### Work instruction
Look through the data and write out every line with the word "psaní" in it.

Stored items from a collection

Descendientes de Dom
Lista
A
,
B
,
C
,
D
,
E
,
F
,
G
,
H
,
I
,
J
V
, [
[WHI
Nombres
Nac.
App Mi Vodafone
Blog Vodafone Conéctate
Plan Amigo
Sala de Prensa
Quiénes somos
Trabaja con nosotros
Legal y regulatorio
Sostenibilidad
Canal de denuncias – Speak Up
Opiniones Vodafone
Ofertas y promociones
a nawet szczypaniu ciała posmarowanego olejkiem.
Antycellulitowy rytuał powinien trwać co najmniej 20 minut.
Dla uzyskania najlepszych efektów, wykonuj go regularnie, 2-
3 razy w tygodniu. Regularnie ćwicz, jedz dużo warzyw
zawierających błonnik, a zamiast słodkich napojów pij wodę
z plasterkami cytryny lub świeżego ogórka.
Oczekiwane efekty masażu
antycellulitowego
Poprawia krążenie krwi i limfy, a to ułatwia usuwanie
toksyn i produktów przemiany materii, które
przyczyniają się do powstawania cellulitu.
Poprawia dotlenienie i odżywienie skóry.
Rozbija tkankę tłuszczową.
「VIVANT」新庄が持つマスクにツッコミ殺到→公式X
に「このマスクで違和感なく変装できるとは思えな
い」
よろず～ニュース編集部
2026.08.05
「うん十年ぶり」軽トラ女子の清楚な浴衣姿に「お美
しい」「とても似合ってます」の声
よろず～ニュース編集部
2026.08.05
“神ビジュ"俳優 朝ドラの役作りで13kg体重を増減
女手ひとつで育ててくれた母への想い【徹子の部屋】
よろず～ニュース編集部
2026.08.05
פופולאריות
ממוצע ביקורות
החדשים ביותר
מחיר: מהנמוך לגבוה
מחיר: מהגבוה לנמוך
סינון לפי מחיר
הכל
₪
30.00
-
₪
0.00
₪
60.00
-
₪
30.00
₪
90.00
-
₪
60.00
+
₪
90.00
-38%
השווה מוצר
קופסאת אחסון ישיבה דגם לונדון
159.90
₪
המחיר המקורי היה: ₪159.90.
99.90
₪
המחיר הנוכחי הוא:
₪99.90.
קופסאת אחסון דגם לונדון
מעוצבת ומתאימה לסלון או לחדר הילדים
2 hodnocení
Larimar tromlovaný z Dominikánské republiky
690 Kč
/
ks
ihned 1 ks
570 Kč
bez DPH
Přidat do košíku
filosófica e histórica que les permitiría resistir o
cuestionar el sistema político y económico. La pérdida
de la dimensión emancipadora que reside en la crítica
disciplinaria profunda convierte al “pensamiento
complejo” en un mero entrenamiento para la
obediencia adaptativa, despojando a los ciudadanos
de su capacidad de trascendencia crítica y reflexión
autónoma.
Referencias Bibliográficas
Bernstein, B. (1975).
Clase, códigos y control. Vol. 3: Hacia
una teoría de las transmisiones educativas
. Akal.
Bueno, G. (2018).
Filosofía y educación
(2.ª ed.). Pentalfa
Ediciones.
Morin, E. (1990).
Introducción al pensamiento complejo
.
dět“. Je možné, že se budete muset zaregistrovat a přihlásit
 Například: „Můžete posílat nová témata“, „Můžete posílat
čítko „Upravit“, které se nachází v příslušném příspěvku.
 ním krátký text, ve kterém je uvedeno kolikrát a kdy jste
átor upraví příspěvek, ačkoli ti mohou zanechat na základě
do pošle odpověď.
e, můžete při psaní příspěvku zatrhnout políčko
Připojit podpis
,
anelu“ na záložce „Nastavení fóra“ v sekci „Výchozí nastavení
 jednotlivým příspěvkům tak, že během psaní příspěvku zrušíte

### Exercise answer
e, můžete při psaní příspěvku zatrhnout políčko
 jednotlivým příspěvkům tak, že během psaní příspěvku zrušíte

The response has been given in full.